Carnegie Mellon University
April 18, 2024

Rethinking What Makes Human Intelligence Unique

A new study finds the ability to process vast amounts of information sets humans apart from other animals

Stacy Kish

A research collaboration between Steven Piantadosi of UC Berkeley and Jessica Cantlon of Carnegie Mellon University contributes to a rethinking of what makes human intelligence unique. 

In a paper published on April 2 in Nature Reviews Psychology, they argue that the distinguishing feature of human intelligence is our ability to process and share vast amounts of information. This work argues against prevailing “silver bullet” theories, which had previously maintained that a single cognitive feature — such as social reasoning or tool use — led to our distinctive intelligence.

"Over the years, there’s been quite a few theories of what makes human intelligence unique and distinctive, especially compared with other animals,” said Piantadosi. “These silver bullet theories argue that one cognitive change makes human intelligence different from other species.”

The study, “Uniquely human intelligence arose from expanded information capacity,” showed that unlike monkeys and other animals, humans can handle large amounts of information across many different areas, spanning as language or symbolic thinking, problem-solving and understanding social situations.

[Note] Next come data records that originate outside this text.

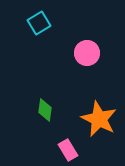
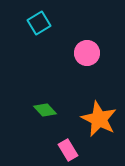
green diamond: rotated 50 degrees counterclockwise
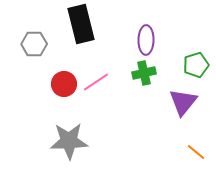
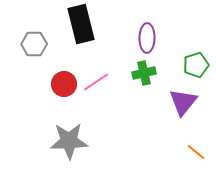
purple ellipse: moved 1 px right, 2 px up
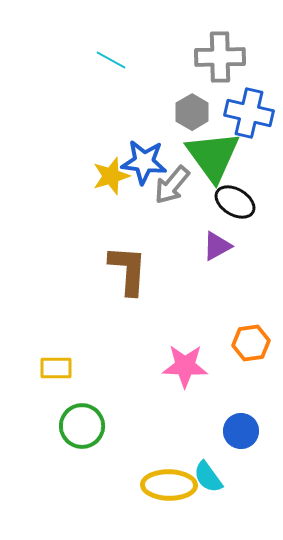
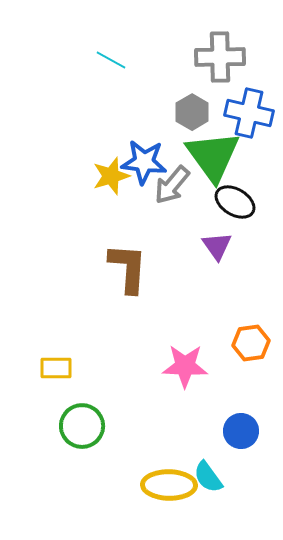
purple triangle: rotated 36 degrees counterclockwise
brown L-shape: moved 2 px up
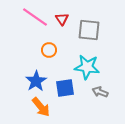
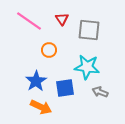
pink line: moved 6 px left, 4 px down
orange arrow: rotated 25 degrees counterclockwise
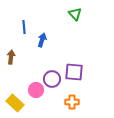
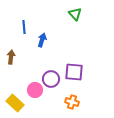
purple circle: moved 1 px left
pink circle: moved 1 px left
orange cross: rotated 16 degrees clockwise
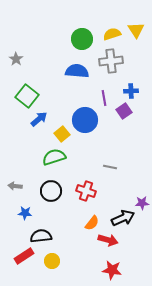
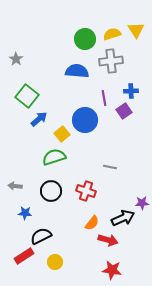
green circle: moved 3 px right
black semicircle: rotated 20 degrees counterclockwise
yellow circle: moved 3 px right, 1 px down
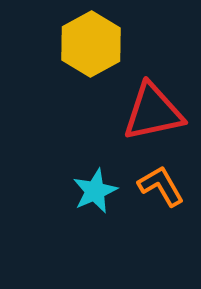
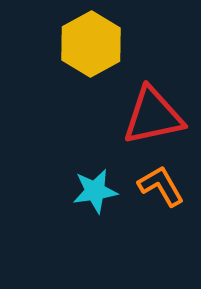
red triangle: moved 4 px down
cyan star: rotated 15 degrees clockwise
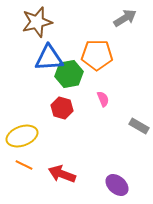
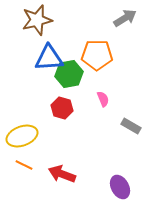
brown star: moved 2 px up
gray rectangle: moved 8 px left
purple ellipse: moved 3 px right, 2 px down; rotated 20 degrees clockwise
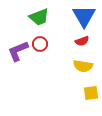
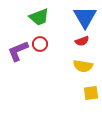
blue triangle: moved 1 px right, 1 px down
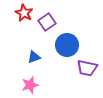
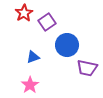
red star: rotated 12 degrees clockwise
blue triangle: moved 1 px left
pink star: rotated 18 degrees counterclockwise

“People have underestimated the power of incremental quantitative change in cognition to yield big leaps in intelligence,” said Jessica Cantlon, the Ronald J. and Mary Ann Zdrojkowski Associate Professor of Developmental Neuroscience and Psychology at CMU. “Our new paper brings together evidence and theories from animals, child development, neuroscience and machine learning to argue that small incremental changes in processing power are sufficient for explaining the major advances in human intelligence over evolution." 

Instead of focusing on one unique human ability, the study examined prior literature on simple tasks and found that people did better in virtually all of them. For example, humans can use and understand a wide range of symbols and tools, while animals might only grasp a few. Children can learn to recognize and remember images much faster than primates. The same goes for solving analogies or tracking social relationships. 

"Our proposal is not that there's one little piece that has changed in human intelligence, but that there's an overall general capacity difference,” Piantadosi said. “People can handle complex systems and symbols like we see in language or mathematics, but other species can only handle a few, at best.” 

These results engage a debate that has simmered since Darwin about whether the differences between humans and other species are small and incremental, or fundamentally big jumps. The paper includes mathematical results showing that small differences in memory capacity can lead to large differences in terms of ability. The findings tie into human evolution by suggesting that as human brains grew larger over time, they got better at handling many tasks. This idea also connects with artificial intelligence (AI), where scaling larger and more complex learning systems often seems to improve performance dramatically. 

“We think Darwin was right — psychological differences between us and other primates are a matter of degree,” Cantlon said. “The twist is that, in terms of cognition, those differences in degree lead to differences in the kind.”

The finding that our intelligence relies on general capacity rather than one or two special innate skills can help bolster research and development in both psychology and AI, shedding light on how to create machines that think more like humans.